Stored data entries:
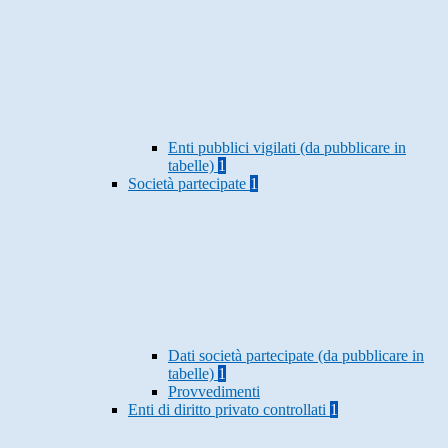
Enti pubblici vigilati (da pubblicare in
tabelle)
1
Società partecipate
1
Dati società partecipate (da pubblicare in
tabelle)
1
Provvedimenti
Enti di diritto privato controllati
1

Problem to solve:
Would you copy out each line of the records above where the word "partecipate" occurs?

Result of this exercise:
Società partecipate
Dati società partecipate (da pubblicare in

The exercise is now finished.